To show that the extraction of α2FR(ω) can, in principle, be unbiased, we repeat the extraction for an ideal scenario. In this scenario, we use NJ = 320 pairs of data (\({\widetilde{\Sigma}}_{{\rm{R}}}^{{{{\prime}}}}(E)\), \(-{\widetilde{\Sigma}}_{{\rm{R}}}^{{{{\prime\prime}}}}(E)\)), energy resolution ΔE = 0, and noise-to-intensity ratio \({{\sigma}}^{{\rm{n}}{\rm{o}}{\rm{i}}{\rm{s}}{\rm{e}}}/{\widetilde{\mathcal{A}}}^{0}=0.025 \%\). Furthermore, we broaden the first peak of α2Ftrue(ω) modeled with Eq. (24) from ρ1 = 0.9 meV to 2.0 meV, use hR = 0.08 as well as the true model parameters kF,true, mb,true, λel,true, and Γimp,true. The resulting α2FR(ω) and related quantities are displayed in Fig. 4b, showing a complete recovery of α2Ftrue(ω) for a large amount of unbiased data. While these ideal conditions might never be obtained experimentally, the agreement demonstrates convergence toward α2Ftrue(ω) with increasing amounts of unbiased data.

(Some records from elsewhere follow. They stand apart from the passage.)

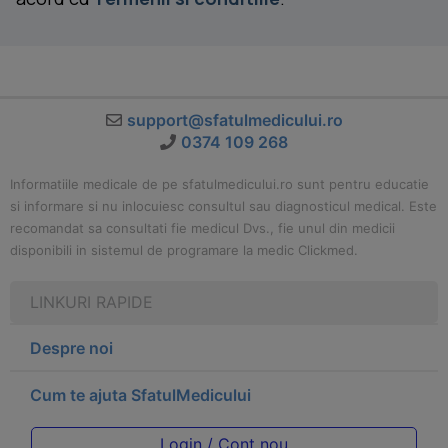
support@sfatulmedicului.ro
0374 109 268
Informatiile medicale de pe sfatulmedicului.ro sunt pentru educatie
si informare si nu inlocuiesc consultul sau diagnosticul medical. Este
recomandat sa consultati fie medicul Dvs., fie unul din medicii
disponibili in sistemul de programare la medic Clickmed.
LINKURI RAPIDE
Despre noi
Cum te ajuta SfatulMedicului
Login / Cont nou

Lastly, we quantify the difference between the input α2FR(ω) and α2Ftrue(ω) for representative laser (ΔE = 2.5 meV) and synchrotron (ΔE = 5 meV) resolutions33, with noise-to-intensity ratios \({\sigma }^{{\rm{noise}}}/{\widetilde{{\mathcal{A}}}}^{0}=0.025 \% \) (used previously for Fig. 3c, with \({\widetilde{\mathcal{A}}}_{n}^{0}\) defined in Eq. (5)) and \({\sigma }^{\mathrm{noise}}/{\widetilde{{\mathcal{A}}}}^{0}=0.05 \% \). We calculate minus the information entropy −S(α2Ftrue, α2FR) according to Eq. (18), which represents the extent of surprise in learning α2Ftrue(ω) when already possessing α2FR(ω). Box plots with extrema, quartiles, and medians are shown in Fig. 4c for 50 code executions with random noise for each combination of \((\Delta E,{{\sigma}}^{{\rm{n}}{\rm{o}}{\rm{i}}{\rm{s}}{\rm{e}}}/{{\widetilde{A}}}^{0})\) and NJ pairs of \(({\widetilde{\Sigma}}_{\rm{R}}^{\prime}(E),-{\widetilde{\Sigma}}_{\rm{R}}^{\prime\prime}(E))\). We find several trends in the generated Eliashberg functions: spurious peaks and peak-shoulder splittings usually originate from a small amount of NJ for a given phonon energy range, with their effect on S depending on the magnitude of the Eliashberg function. Furthermore, peak magnitudes are governed by the standard deviations \({\sigma }_{n}^{{\prime} }({E}_{j})\) and \({\sigma }_{n}^{{\prime\prime} }({E}_{j})\) of the respective \({\widetilde{\Sigma}}_{{\rm{R}}}^{{{{\prime}}}}(E)\) and \(-{\widetilde{\Sigma}}_{{\rm{R}}}^{{{{\prime\prime} }}}(E)\). At the smallest NJ, the large −S is mostly due to overconfidence of the “chi2kink” method, resulting in overfitting. The curves for ΔE = 2.5 meV at high NJ are illustrative of Fig. 3b, reiterating that α2Ftrue(ω) can be fully recovered for a sufficiently small ΔE and sufficient NJ. For the ΔE = 5 meV cases, −S remains large at higher NJ because the sharp peak in α2Ftrue(ω) is broadened during the MDC fitting. We conclude that inversion of α2Fn(ω) is successful for sufficiently large amounts of unbiased data, although phonon peaks generally broaden with increasing ΔE, while σnoise increases the variance.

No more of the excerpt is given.